Similar to the process for equities, broker performance is measured against the benchmark and categorised into those with the most and least orders inside the benchmark spread for a deep dive into the figures to reveal each broker’s performance. Embodying RFQ to calculate hit rates and quit rates, for example, can be valuable input when assessing broker quality and identifying those brokers that are perhaps often seeing the trading desk’s intentions but failing to deliver.
“We continue to scrutinise performance to the best of our capability whilst leveraging alternative data points to review execution quality. Until we see the development of a consolidated tape with a consistent data collection process and enriched data points to identify addressable liquidity, which needs to be driven by the regulator, this is the best we can do,” Nicholls adds.

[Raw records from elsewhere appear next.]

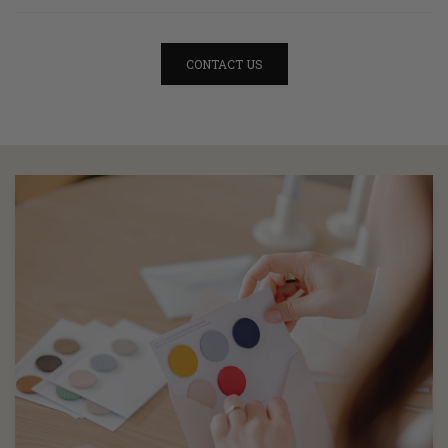
CONTACT US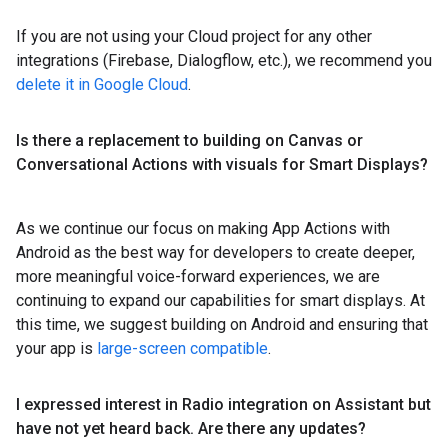
If you are not using your Cloud project for any other
integrations (Firebase, Dialogflow, etc.), we recommend you
delete it in Google Cloud
.
Is there a replacement to building on Canvas or
Conversational Actions with visuals for Smart Displays?
As we continue our focus on making App Actions with
Android as the best way for developers to create deeper,
more meaningful voice-forward experiences, we are
continuing to expand our capabilities for smart displays. At
this time, we suggest building on Android and ensuring that
your app is
large-screen compatible
.
I expressed interest in Radio integration on Assistant but
have not yet heard back
.
Are there any updates?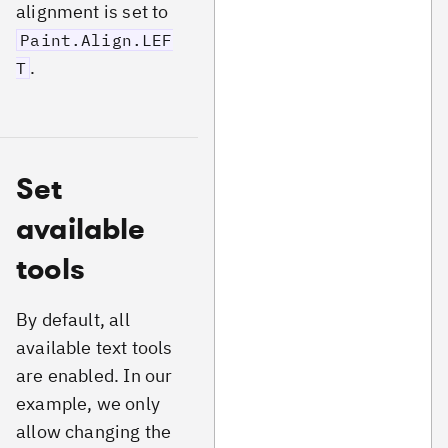
alignment is set to
Paint.Align.LEF
.
T
Set
available
tools
By default, all
available text tools
are enabled. In our
example, we only
allow changing the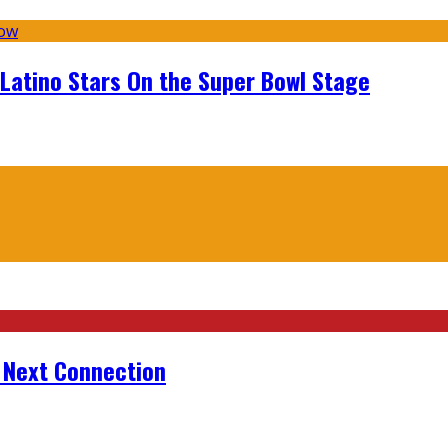
 Latino Stars On the Super Bowl Stage
r Next Connection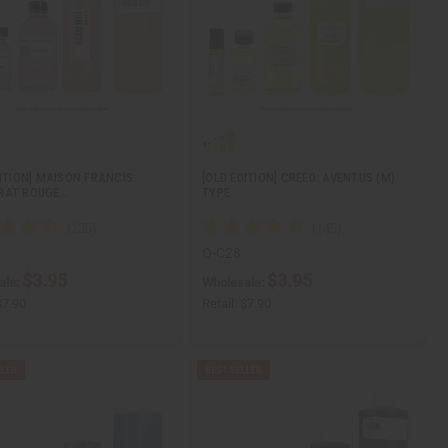
DITION] MAISON FRANCIS:
[OLD EDITION] CREED: AVENTUS (M)
RAT ROUGE…
TYPE
O-C28
$3.95
$3.95
ale:
Wholesale:
$7.90
Retail:
$7.90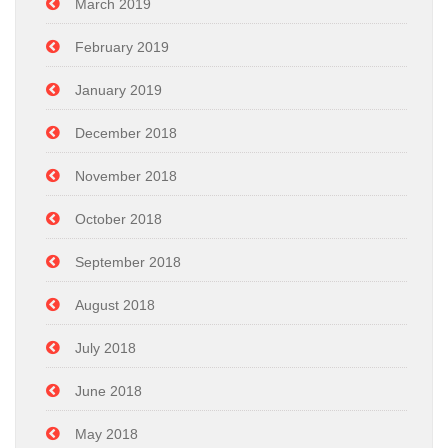
March 2019
February 2019
January 2019
December 2018
November 2018
October 2018
September 2018
August 2018
July 2018
June 2018
May 2018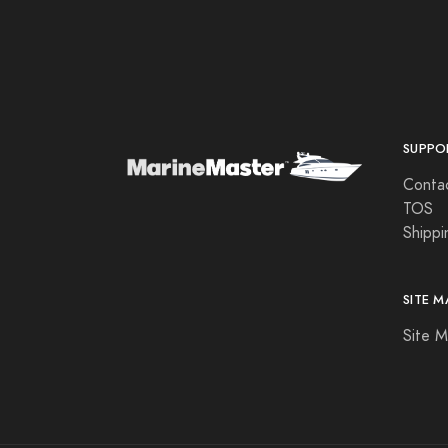
Aqua Leisure
Aqua Signal
Aqualuma LED Lighting
Astron
SUPPO
Attwood Marine
Conta
B & G
TOS
Shippi
B&G
Bad Elf
SITE M
Balmar
Site 
Barton Marine
Beckson Marine
Beede Instruments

For foreign exchange, Hermes has found limited use in deploying TCA to analyse brokers as the desk’s FX flow is primarily executed at the mid to save the cost of half the spread, with standardised charges across its brokers. But TCA is applied to FX to ensure that brokers are charging the costs agreed, reviewing which brokers maintain the fee on unusually large or small orders and then using this as intelligence on where to direct those types of orders going forward.
The insights generated from effective TCA as outlined above are then used to build in-depth scorecards, ranking the performance of brokers, algorithms and venue accessed for every asset class. The broker scorecards can also reflect additional statistics such as settlement rates, and less quantifiable metrics like quality of service, are also scored.
There remains a huge amount of future potential for TCA once more data becomes available. Nicholls concludes that at the moment, the market tape reflects where and when executions took place. But if the tape reflected all the liquidity available, particularly that which is posted but unexecuted, his trading desk would be able to conduct further in-depth analysis, which in turn could generate alpha.